Krystian
Wszedłem do jej gabinetu i nawet nie zdążyłem nic powiedzieć
- Co się znowu tobie stało!?
- Olo już ci wszystko powiedział
- Nie musiał nic mówić! Przecież mam oczy i widzę, że jesteś pobity! Co się stało?!
- To naprawdę noc takiego, jakiś nawalony gość nie potrafił trzymać rąk przy sobie - Dużo nie skłamałem, bo przecież był wypity
- Znowu bzdura! Ty chyba naprawdę chcesz Krystian za wszelką cenę wylecieć z roboty!
-...
- porozmawiaj z nami, jeśli masz jakiś problem to nikt nie chce dla Ciebie źle, daj sobie tylko pomóc
- To są moje prywatne sprawy, a wam narazie nic do tego. Jeżeli sam sobie nie poradzę to obiecuję, że poproszę kogoś z was o pomoc, ale narazie zostawcie to mi
- Tylko żebyś znowu nie przyszedł po pomoc wtedy jak już będzie za późno
- Poradzę sobie, tylko mi zaufajcie
- masz ostatnią szansę i pilnuj się lepiej, żeby nie przekroczyć pewnej granicy
- Nie masz się o co martwić, wszystko będzie dobrze
- Mam nadzieję i dogadajcie się wreszcie z Olgierdem, bo te wasze sprzeczki słychać na całej komendzie
- Jemu to powiedz, a nie mi.

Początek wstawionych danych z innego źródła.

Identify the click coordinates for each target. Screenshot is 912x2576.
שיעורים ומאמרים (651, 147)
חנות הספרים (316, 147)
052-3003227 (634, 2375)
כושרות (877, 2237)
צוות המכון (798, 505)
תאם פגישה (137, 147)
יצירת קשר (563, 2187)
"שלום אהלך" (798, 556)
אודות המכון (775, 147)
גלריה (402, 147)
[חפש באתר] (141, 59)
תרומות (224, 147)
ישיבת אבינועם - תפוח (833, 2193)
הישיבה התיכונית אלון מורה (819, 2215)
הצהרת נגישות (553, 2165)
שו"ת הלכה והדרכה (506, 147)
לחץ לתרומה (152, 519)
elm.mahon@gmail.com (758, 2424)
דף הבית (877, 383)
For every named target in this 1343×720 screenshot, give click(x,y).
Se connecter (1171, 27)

Ja chciałem pogadać z nim
- wracaj już do pracy lepiej...Olgierd
Czekałem na Krystiana, bo miałem mu jeszcze coś so powiedzenia, nie chciałem pracować z nim mając cały czas z tylu głowy to czy przypadkiem znów nie jest naćpany
- zadowolony jesteś z siebie?! Brawo Olgierd, naprawdę brawo. Powiem ci jedno jeżeli chciałeś się mnie pozbyć z komendy to ci nie wyszło...

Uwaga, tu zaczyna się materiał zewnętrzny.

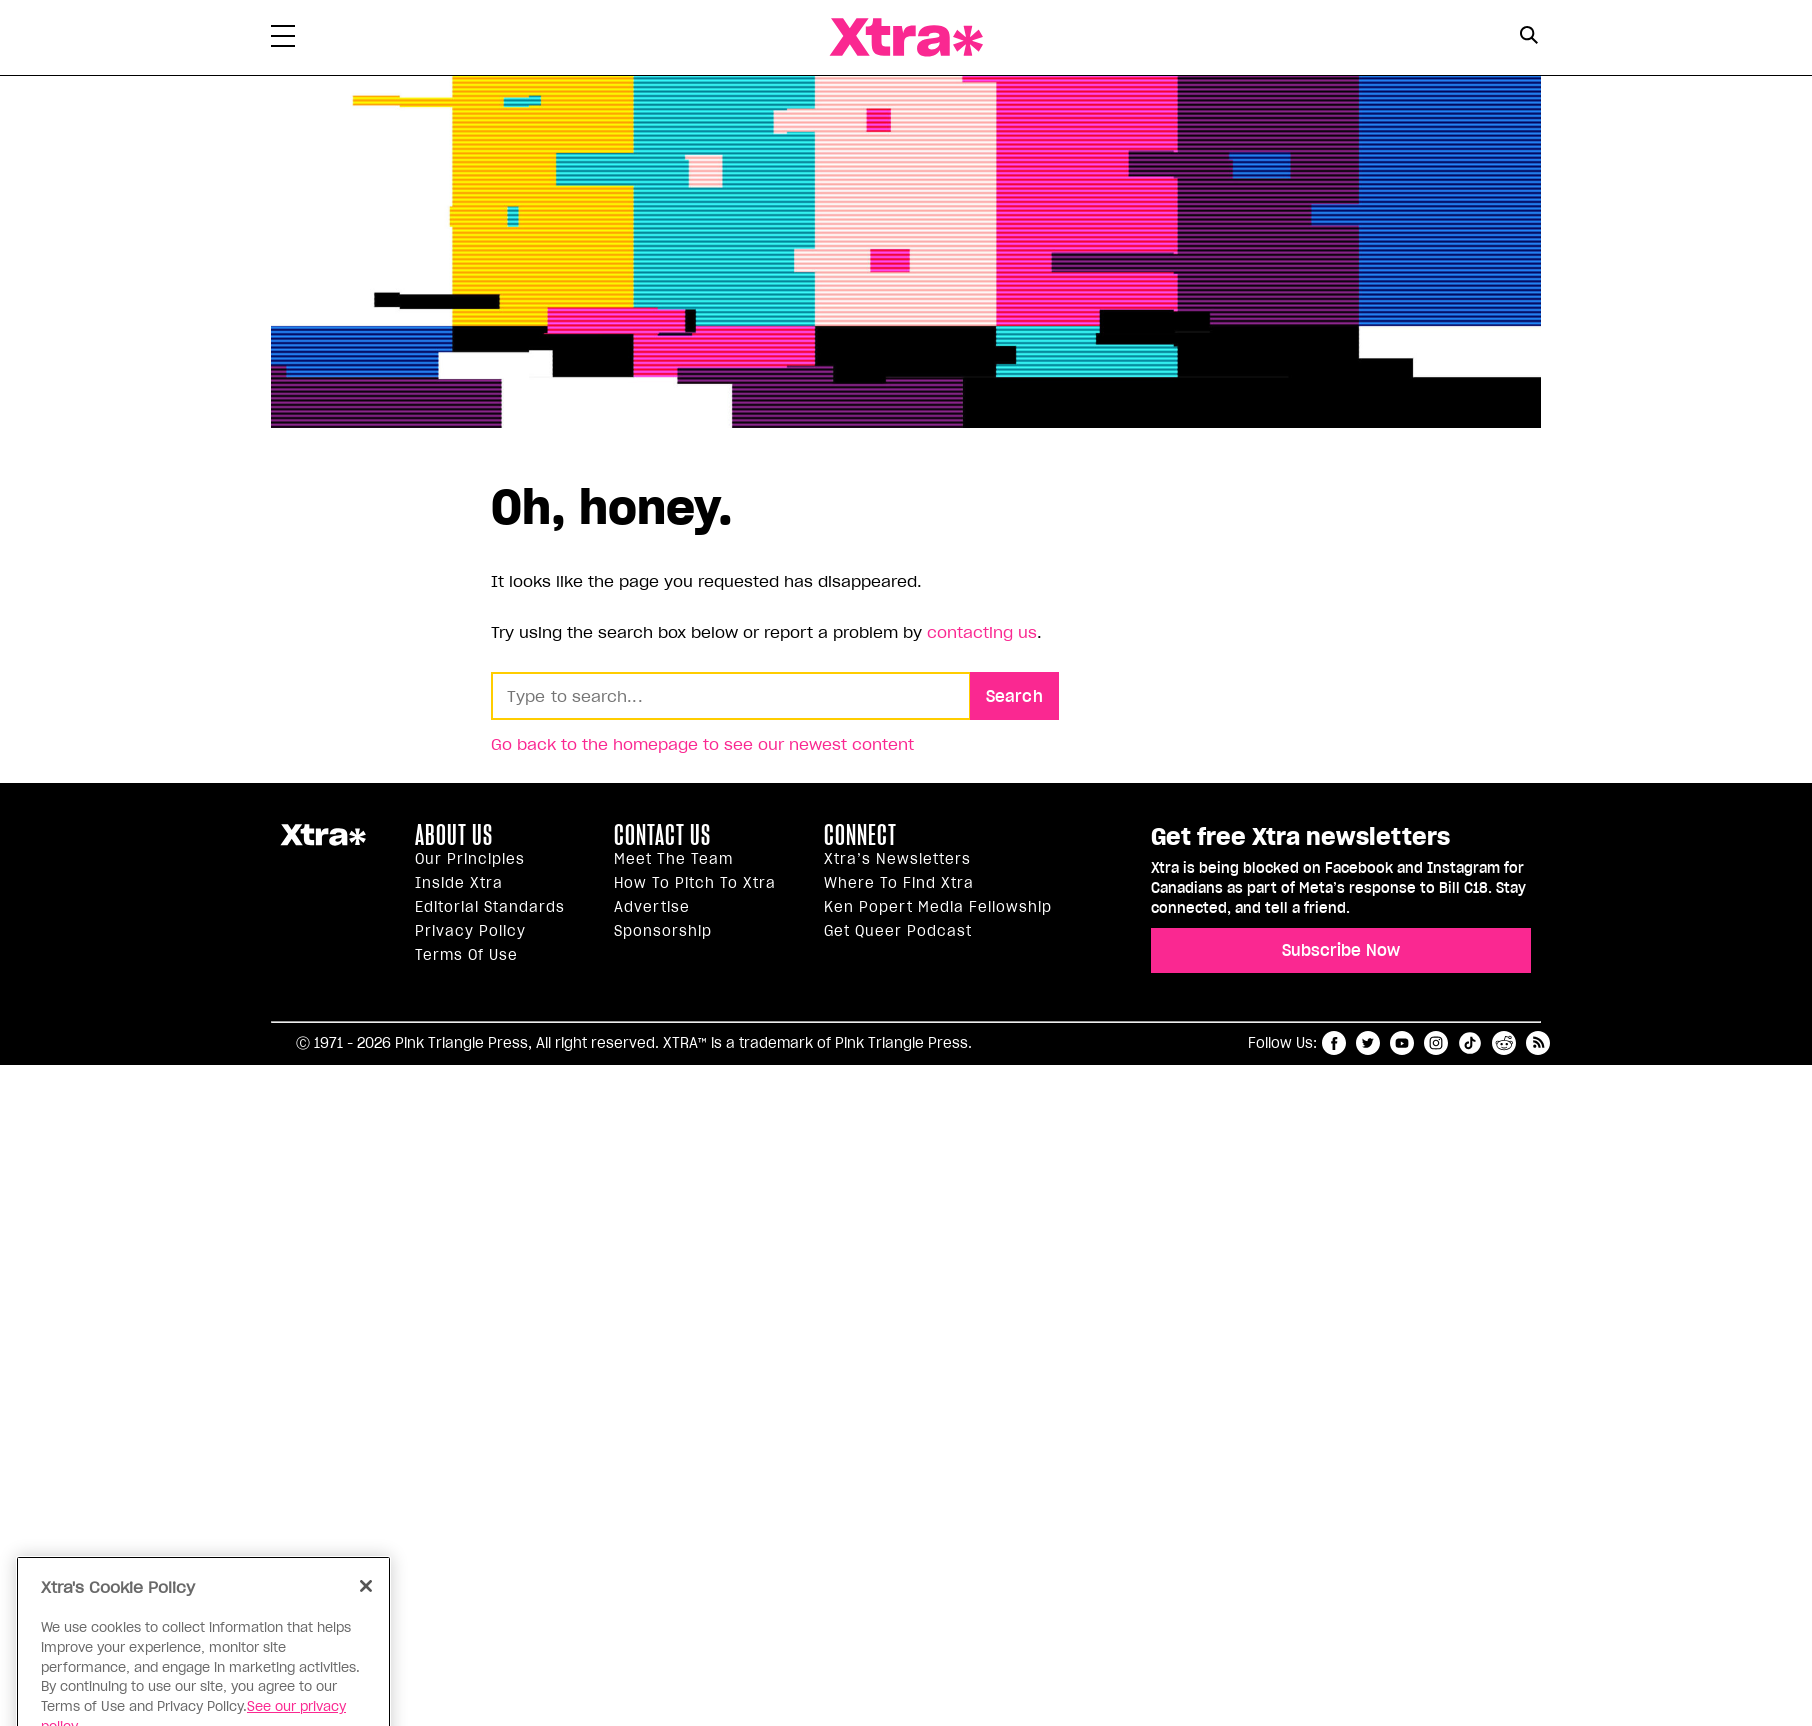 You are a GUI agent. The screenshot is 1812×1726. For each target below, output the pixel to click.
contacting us (982, 632)
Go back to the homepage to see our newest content (702, 744)
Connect (860, 835)
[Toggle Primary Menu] (283, 40)
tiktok (1470, 1043)
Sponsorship (663, 931)
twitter (1368, 1043)
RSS (1538, 1043)
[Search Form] (1528, 38)
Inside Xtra (459, 883)
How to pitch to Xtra (695, 883)
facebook (1334, 1043)
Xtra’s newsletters (897, 859)
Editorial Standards (490, 907)
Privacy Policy (470, 931)
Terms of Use (466, 955)
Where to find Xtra (899, 883)
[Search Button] (1528, 35)
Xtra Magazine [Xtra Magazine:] (323, 843)
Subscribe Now (1341, 950)
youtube (1402, 1043)
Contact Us (662, 835)
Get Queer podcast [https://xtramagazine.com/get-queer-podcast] (898, 931)
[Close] (366, 1617)
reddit (1504, 1043)
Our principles (470, 859)
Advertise (652, 907)
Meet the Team (673, 859)
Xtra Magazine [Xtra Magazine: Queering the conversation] (906, 37)
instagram (1436, 1043)
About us (454, 835)
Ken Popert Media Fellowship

- Nie obchodzi mnie co zrobiła Kruczkowska, to jej sprawa kogo trzyma na służbie
- Może poprostu jak chcesz żebym odsze to powiedz mi to, sam się zwolnię!, ale przestań mnie podpierdalać!

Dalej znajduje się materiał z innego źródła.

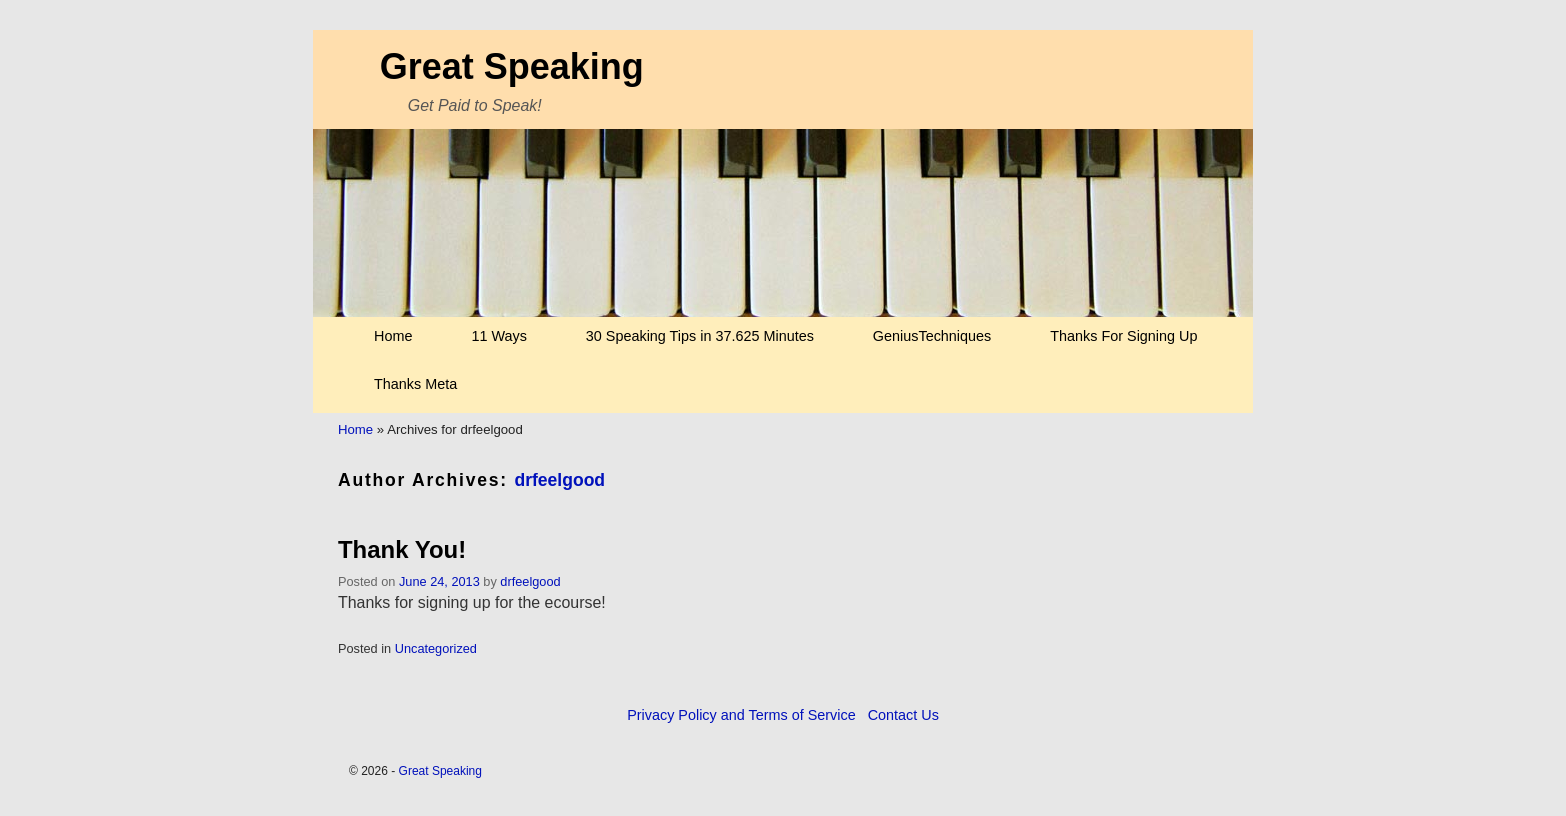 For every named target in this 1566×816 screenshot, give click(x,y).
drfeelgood (559, 480)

- Skończ już! Mam sprawę do ciebie...
- Ty do mnie? Czego ty możesz ode mnie chcieć?
- Chcę żebyś pojechał ze mną, zrobimy ci test na prochy...
- Powaliło cię!?
- Nie, nie powinieneś mieć z tym problemu jeśli nic nie ukrywasz. Zresztą chcę żebyś robił test przed każdą służbą, chyba nie masz mi za złe, że chce czuć się bezpiecznie
- Nie zrobię żadnych testów!, a ty nie masz prawa mnie do tego zmusić!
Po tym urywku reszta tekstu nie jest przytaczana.